(What needs to be done): Going down the listing below, print exactly each line from the one with "Gestão da Tecnologia da Informação" up to and including the one with "Motilokal.com", and skip the rest.
◆ ◆ ◆ ◆ ◆ ◆ ◆
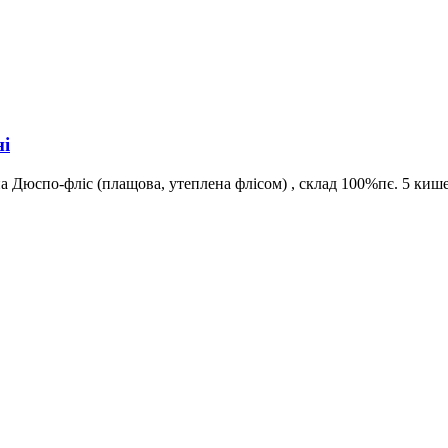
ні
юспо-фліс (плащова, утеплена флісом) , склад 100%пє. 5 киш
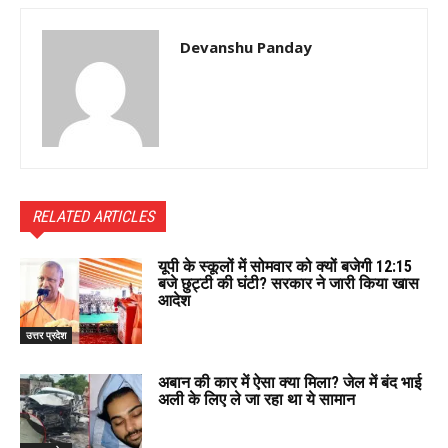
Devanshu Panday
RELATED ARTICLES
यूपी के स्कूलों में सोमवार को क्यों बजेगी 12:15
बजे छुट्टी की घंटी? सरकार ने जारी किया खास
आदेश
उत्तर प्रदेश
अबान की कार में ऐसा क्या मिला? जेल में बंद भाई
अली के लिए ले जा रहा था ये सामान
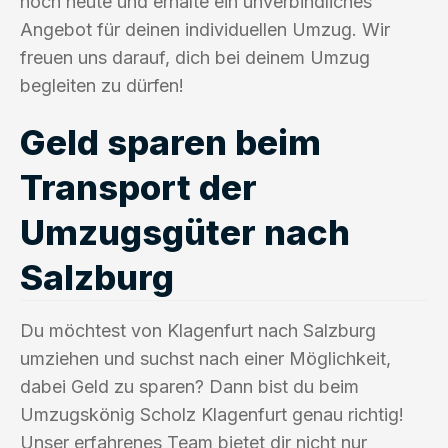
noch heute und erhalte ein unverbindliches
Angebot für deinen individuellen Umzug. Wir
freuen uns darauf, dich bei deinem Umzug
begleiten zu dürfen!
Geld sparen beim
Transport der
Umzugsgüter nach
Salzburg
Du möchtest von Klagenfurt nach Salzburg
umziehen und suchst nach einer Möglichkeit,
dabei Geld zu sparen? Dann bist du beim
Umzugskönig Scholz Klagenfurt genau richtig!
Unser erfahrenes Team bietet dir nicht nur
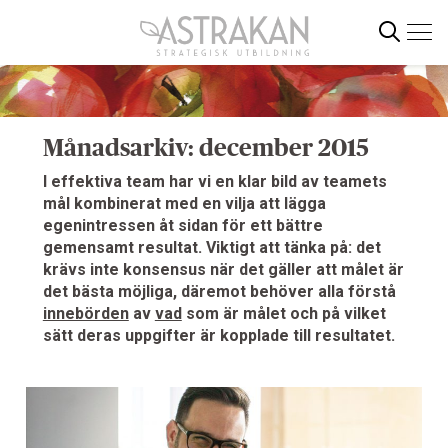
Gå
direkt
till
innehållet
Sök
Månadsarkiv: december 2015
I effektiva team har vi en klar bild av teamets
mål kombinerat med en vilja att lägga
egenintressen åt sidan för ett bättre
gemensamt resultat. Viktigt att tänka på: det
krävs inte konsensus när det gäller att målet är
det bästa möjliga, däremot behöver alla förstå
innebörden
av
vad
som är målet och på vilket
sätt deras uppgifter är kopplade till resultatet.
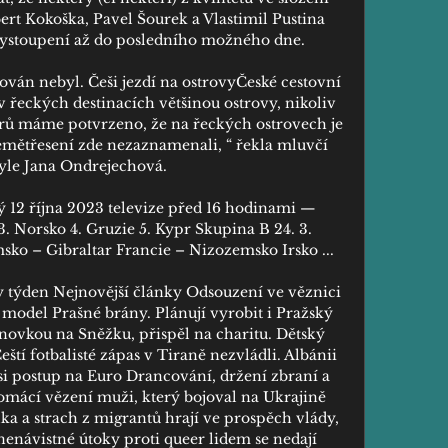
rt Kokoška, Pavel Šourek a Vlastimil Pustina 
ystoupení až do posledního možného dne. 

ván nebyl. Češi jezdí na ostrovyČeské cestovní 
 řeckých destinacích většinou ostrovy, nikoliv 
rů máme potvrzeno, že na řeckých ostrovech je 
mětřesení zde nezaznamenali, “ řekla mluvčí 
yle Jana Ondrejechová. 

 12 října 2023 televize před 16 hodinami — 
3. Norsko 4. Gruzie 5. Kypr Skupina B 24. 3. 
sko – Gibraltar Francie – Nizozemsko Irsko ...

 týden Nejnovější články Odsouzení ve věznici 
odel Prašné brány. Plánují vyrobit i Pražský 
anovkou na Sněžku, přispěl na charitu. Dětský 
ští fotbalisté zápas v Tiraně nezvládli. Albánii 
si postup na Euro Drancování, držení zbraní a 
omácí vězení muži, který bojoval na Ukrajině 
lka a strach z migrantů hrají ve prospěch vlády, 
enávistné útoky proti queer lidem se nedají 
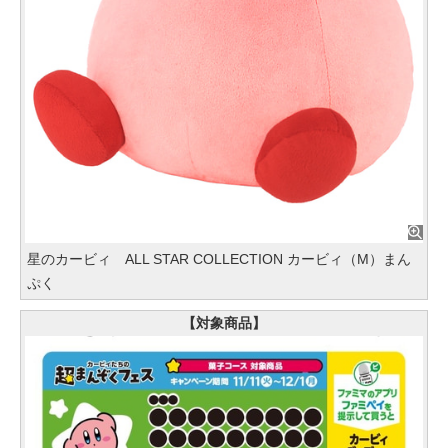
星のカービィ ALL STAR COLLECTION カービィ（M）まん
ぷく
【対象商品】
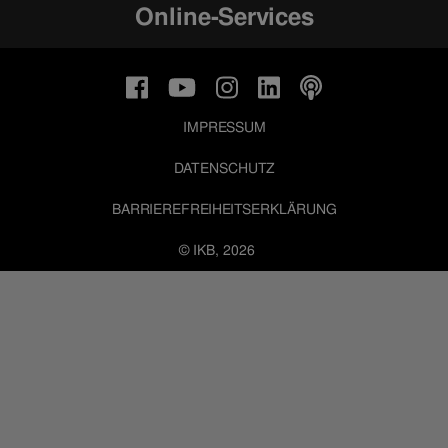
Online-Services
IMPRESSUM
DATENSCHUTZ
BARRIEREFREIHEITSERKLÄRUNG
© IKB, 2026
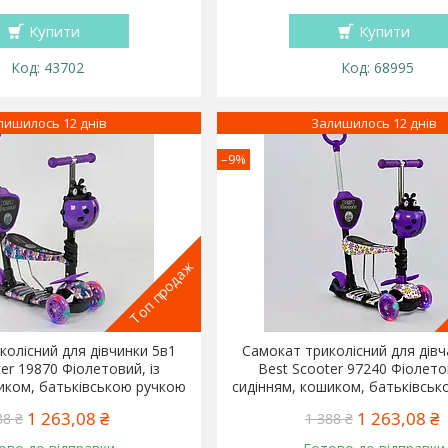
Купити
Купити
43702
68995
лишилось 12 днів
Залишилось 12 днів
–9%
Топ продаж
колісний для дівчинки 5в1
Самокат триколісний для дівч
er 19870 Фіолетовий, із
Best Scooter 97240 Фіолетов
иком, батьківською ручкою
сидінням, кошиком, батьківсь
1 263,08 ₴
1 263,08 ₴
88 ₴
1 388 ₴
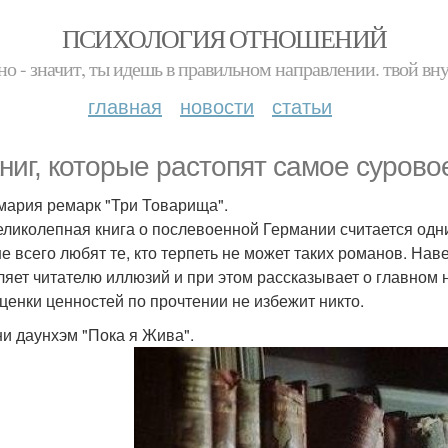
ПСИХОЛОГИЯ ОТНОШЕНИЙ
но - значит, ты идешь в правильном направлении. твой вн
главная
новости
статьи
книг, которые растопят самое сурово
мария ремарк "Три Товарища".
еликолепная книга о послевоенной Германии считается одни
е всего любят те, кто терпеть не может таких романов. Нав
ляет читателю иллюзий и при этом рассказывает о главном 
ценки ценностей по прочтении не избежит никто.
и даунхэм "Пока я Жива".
◆ ◆ ◆ ◆ ◆ ◆ ◆
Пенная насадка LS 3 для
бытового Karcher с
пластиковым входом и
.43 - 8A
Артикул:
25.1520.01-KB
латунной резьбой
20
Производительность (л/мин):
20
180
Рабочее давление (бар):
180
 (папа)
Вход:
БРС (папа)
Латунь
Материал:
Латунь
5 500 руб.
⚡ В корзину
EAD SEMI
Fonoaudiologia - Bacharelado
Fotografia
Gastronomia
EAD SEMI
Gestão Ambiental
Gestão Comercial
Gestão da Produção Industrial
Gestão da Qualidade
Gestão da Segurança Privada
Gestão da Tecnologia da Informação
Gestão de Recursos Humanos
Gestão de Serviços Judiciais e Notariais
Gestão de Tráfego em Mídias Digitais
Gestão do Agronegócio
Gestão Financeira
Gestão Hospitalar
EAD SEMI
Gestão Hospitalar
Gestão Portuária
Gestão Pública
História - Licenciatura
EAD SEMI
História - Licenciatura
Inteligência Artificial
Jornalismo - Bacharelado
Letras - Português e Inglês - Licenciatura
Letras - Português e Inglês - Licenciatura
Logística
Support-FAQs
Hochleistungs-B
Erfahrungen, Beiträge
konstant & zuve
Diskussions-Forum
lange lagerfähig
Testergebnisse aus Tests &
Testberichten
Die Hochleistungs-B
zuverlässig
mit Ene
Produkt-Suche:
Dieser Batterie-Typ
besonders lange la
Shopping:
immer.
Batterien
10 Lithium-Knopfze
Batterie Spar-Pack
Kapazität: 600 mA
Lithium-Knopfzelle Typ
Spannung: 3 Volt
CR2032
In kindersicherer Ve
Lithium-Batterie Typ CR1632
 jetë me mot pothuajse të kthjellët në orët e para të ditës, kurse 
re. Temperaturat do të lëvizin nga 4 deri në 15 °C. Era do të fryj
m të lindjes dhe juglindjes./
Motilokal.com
◆ ◆ ◆ ◆ ◆ ◆ ◆
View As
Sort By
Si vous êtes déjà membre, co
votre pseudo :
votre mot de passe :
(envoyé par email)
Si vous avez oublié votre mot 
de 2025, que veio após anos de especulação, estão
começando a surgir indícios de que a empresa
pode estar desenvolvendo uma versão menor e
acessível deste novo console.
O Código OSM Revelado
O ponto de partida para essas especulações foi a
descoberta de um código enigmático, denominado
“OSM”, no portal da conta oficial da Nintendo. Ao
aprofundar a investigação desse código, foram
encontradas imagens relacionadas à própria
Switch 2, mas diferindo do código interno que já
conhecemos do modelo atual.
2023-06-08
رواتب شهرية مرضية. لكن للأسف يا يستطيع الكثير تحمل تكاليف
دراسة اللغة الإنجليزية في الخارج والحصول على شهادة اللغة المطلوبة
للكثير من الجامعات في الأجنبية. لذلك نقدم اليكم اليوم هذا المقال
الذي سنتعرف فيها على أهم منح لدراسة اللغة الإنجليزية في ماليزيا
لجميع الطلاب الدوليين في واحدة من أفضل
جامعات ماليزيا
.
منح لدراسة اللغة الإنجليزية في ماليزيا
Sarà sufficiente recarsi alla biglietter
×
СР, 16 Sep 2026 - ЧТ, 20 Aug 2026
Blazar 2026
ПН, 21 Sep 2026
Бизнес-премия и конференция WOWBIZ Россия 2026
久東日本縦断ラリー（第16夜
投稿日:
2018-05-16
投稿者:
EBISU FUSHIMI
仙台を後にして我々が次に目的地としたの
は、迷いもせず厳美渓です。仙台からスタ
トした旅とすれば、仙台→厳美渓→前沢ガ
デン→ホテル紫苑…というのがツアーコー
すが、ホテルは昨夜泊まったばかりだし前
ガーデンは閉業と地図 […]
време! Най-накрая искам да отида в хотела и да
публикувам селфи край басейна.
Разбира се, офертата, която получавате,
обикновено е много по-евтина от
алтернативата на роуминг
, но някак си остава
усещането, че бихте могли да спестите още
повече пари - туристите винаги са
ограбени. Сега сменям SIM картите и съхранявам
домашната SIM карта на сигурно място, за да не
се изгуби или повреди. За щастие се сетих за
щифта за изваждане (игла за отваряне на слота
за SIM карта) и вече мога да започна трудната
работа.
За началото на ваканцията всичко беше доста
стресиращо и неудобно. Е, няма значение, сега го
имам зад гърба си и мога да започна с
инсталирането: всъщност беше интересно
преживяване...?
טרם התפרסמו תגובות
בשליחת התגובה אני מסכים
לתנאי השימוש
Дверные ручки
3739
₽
◆ ◆ ◆ ◆ ◆ ◆ ◆
(Answer to the problem):
Gestão da Tecnologia da Informação
Gestão de Recursos Humanos
Gestão de Serviços Judiciais e Notariais
Gestão de Tráfego em Mídias Digitais
Gestão do Agronegócio
Gestão Financeira
Gestão Hospitalar
EAD SEMI
Gestão Hospitalar
Gestão Portuária
Gestão Pública
História - Licenciatura
EAD SEMI
História - Licenciatura
Inteligência Artificial
Jornalismo - Bacharelado
Letras - Português e Inglês - Licenciatura
Letras - Português e Inglês - Licenciatura
Logística
Support-FAQs
Hochleistungs-B
Erfahrungen, Beiträge
konstant & zuve
Diskussions-Forum
lange lagerfähig
Testergebnisse aus Tests &
Testberichten
Die Hochleistungs-B
zuverlässig
mit Ene
Produkt-Suche:
Dieser Batterie-Typ
besonders lange la
Shopping:
immer.
Batterien
10 Lithium-Knopfze
Batterie Spar-Pack
Kapazität: 600 mA
Lithium-Knopfzelle Typ
Spannung: 3 Volt
CR2032
In kindersicherer Ve
Lithium-Batterie Typ CR1632
 jetë me mot pothuajse të kthjellët në orët e para të ditës, kurse 
re. Temperaturat do të lëvizin nga 4 deri në 15 °C. Era do të fryj
m të lindjes dhe juglindjes./
Motilokal.com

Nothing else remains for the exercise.